Seni lukis kaca memberi nilai refleksi tersendiri bagi Dian Sastrowardoyo.
Oleh
IGNATIUS NAWA TUNGGAL
·1 menit baca
Lukisan di atas kaca memiliki daya tarik tersendiri bagi model, pemeran, dan produser film Dian Sastrowardoyo. Bukan semata karena keindahannya, Dian lebih tertarik karena lukisan kaca banyak dikembangkan rakyat jelata. Ia mengatakan, ”Ini membuktikan seni milik siapa saja. Di sinilah terjadi demokratisasi seni.”
Dian menyampaikan hal itu saat memberikan sambutan dalam pembukaan PameranCerita Kaca–Perjalanan Seni Lukis Kaca Indonesia, di Dia.Lo.Gue Artspace, Kemang, Jakarta Selatan, Sabtu (3/2/2024).
Dian pun mengoleksi lukisan kaca.

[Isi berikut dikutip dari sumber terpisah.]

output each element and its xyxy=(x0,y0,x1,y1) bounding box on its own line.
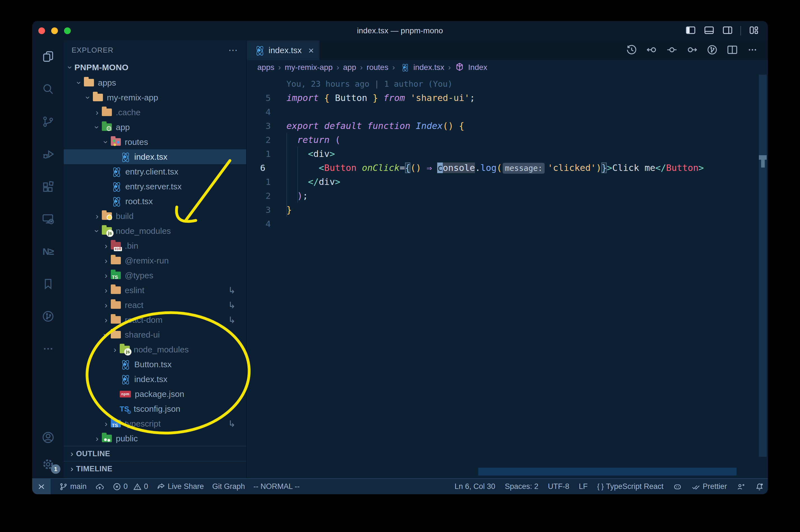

Di rumahnya tersimpan 12 buah lukisan kaca. ”Belum dipamerkan di sini. Saya membelinya dengan harga yang masih murah-murah di Pasar Triwindu, Solo,” ujar Dian.
Tidak hanya karakter lukisan kaca yang menyimpan narasi nostalgia. Dian belajar dari pameran tersebut tentang sejarah berkembangnya seni lukis kaca yang awal mulanya terpengaruh budaya dari China. Setibanya di wilayah Nusantara, seni lukis kaca itu berasimilasi dengan budaya lokal. ”Bahkan, asimilasi terjadi juga dengan budaya Islam di Nusantara,” katanya.

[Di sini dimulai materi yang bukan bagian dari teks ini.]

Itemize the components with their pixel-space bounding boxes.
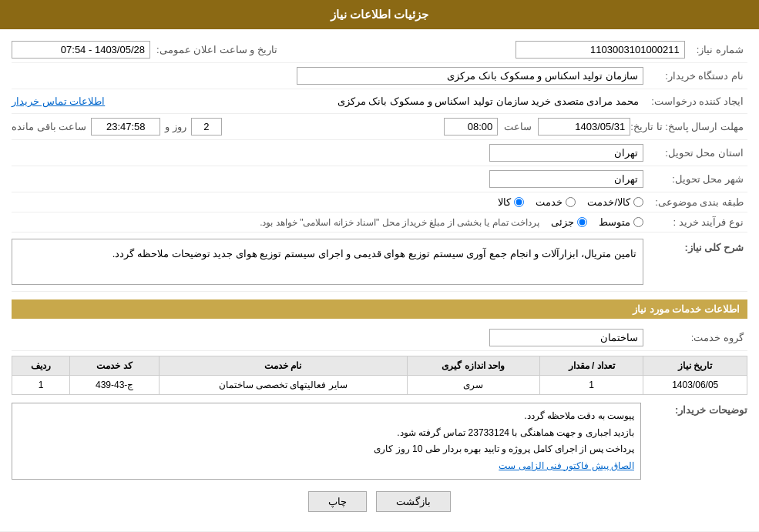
purchase-type-label: نوع فرآیند خرید : (643, 216, 744, 228)
deadline-remaining: 23:47:58 (91, 118, 160, 136)
radio-kala-khadamat[interactable]: کالا/خدمت (587, 196, 643, 208)
buyer-notes-section: توضیحات خریدار: پیوست به دقت ملاحظه گردد… (12, 403, 747, 480)
city-value: تهران (489, 170, 643, 188)
radio-kala-label: کالا (498, 196, 511, 208)
col-row-num: ردیف (12, 356, 70, 376)
datetime-value: 1403/05/28 - 07:54 (12, 41, 150, 59)
deadline-label: مهلت ارسال پاسخ: تا تاریخ: (630, 121, 744, 132)
need-number-value: 1103003101000211 (516, 41, 685, 59)
cell-need-date: 1403/06/05 (643, 376, 747, 395)
creator-link[interactable]: اطلاعات تماس خریدار (12, 95, 105, 107)
services-section: اطلاعات خدمات مورد نیاز گروه خدمت: ساختم… (12, 299, 747, 395)
cell-service-code: ج-43-439 (70, 376, 160, 395)
category-label: طبقه بندی موضوعی: (643, 196, 744, 208)
deadline-days: 2 (191, 118, 222, 136)
cell-unit: سری (407, 376, 539, 395)
creator-label: ایجاد کننده درخواست: (643, 95, 744, 107)
deadline-time-label: ساعت (504, 121, 532, 132)
radio-jazei-label: جزئی (551, 216, 574, 228)
radio-mootasat[interactable]: متوسط (599, 216, 643, 228)
requester-org-value: سازمان تولید اسکناس و مسکوک بانک مرکزی (297, 67, 643, 85)
province-value: تهران (489, 144, 643, 162)
city-label: شهر محل تحویل: (643, 173, 744, 185)
col-quantity: تعداد / مقدار (539, 356, 643, 376)
col-need-date: تاریخ نیاز (643, 356, 747, 376)
deadline-remaining-label: ساعت باقی مانده (12, 121, 86, 132)
radio-mootasat-label: متوسط (599, 216, 630, 228)
col-service-name: نام خدمت (160, 356, 407, 376)
col-unit: واحد اندازه گیری (407, 356, 539, 376)
radio-jazei[interactable]: جزئی (551, 216, 587, 228)
buyer-notes-text: پیوست به دقت ملاحظه گردد. بازدید اجباری … (12, 403, 641, 480)
col-service-code: کد خدمت (70, 356, 160, 376)
action-buttons: بازگشت چاپ (12, 491, 747, 524)
service-group-label: گروه خدمت: (643, 332, 744, 343)
buyer-notes-label: توضیحات خریدار: (647, 403, 747, 416)
page-wrapper: جزئیات اطلاعات نیاز شماره نیاز: 11030031… (0, 0, 759, 531)
print-button[interactable]: چاپ (308, 491, 367, 512)
buyer-notes-link[interactable]: الصاق پیش فاکتور فنی الزامی ست (499, 460, 634, 471)
radio-kala-khadamat-label: کالا/خدمت (587, 196, 630, 208)
cell-service-name: سایر فعالیتهای تخصصی ساختمان (160, 376, 407, 395)
purchase-type-note: پرداخت تمام یا بخشی از مبلغ خریداز محل "… (260, 217, 539, 228)
table-row: 1403/06/05 1 سری سایر فعالیتهای تخصصی سا… (12, 376, 747, 395)
page-header: جزئیات اطلاعات نیاز (0, 0, 759, 29)
services-section-header: اطلاعات خدمات مورد نیاز (12, 299, 747, 319)
need-number-label: شماره نیاز: (697, 44, 744, 55)
radio-khadamat[interactable]: خدمت (536, 196, 576, 208)
deadline-days-label: روز و (165, 121, 186, 132)
services-table: تاریخ نیاز تعداد / مقدار واحد اندازه گیر… (12, 356, 747, 395)
description-label: شرح کلی نیاز: (643, 239, 744, 253)
requester-org-label: نام دستگاه خریدار: (643, 70, 744, 82)
main-content: شماره نیاز: 1103003101000211 تاریخ و ساع… (0, 29, 759, 531)
province-label: استان محل تحویل: (643, 147, 744, 159)
deadline-time: 08:00 (444, 118, 498, 136)
page-title: جزئیات اطلاعات نیاز (331, 8, 428, 21)
datetime-label: تاریخ و ساعت اعلان عمومی: (156, 44, 277, 55)
service-group-value: ساختمان (489, 329, 643, 346)
description-text: تامین متریال، ابزارآلات و انجام جمع آوری… (12, 239, 643, 285)
creator-name: محمد مرادی متصدی خرید سازمان تولید اسکنا… (113, 93, 643, 109)
radio-khadamat-label: خدمت (536, 196, 563, 208)
cell-row-num: 1 (12, 376, 70, 395)
back-button[interactable]: بازگشت (376, 491, 451, 512)
deadline-date: 1403/05/31 (538, 118, 630, 136)
radio-kala[interactable]: کالا (498, 196, 524, 208)
cell-quantity: 1 (539, 376, 643, 395)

Seni lukis kaca memberi nilai refleksi tersendiri bagi Dian. Seni lukis kaca mewakili esensi seni yang sesungguhnya adalah sebuah dialog. Seni tidak bisa menjadi sesuatu yang berjalan satu arah. Seni akan terus bergerak dan akan terus berubah menjadi sesuatu yang lebih baru lagi karena interaksi-interaksi dengan masyarakat.
Ternyata, dari lukisan kaca, Dian menyelami seni sedalam itu.